## ENTRIES SUPPLIED
------------------------------------
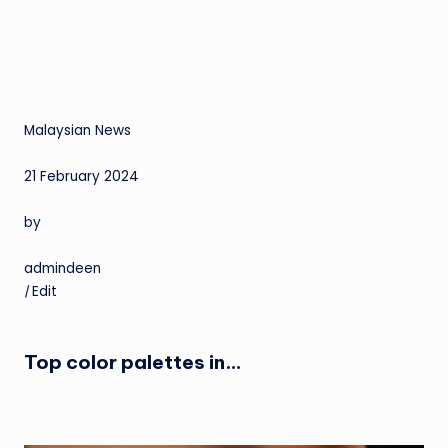
Malaysian News
21 February 2024
by
admindeen
|
Edit
Top color palettes in…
------------------------------------
Exclude the images and reproduce the remaining data exactly.

Malaysian News
21 February 2024
by
admindeen
|
Edit
Top color palettes in…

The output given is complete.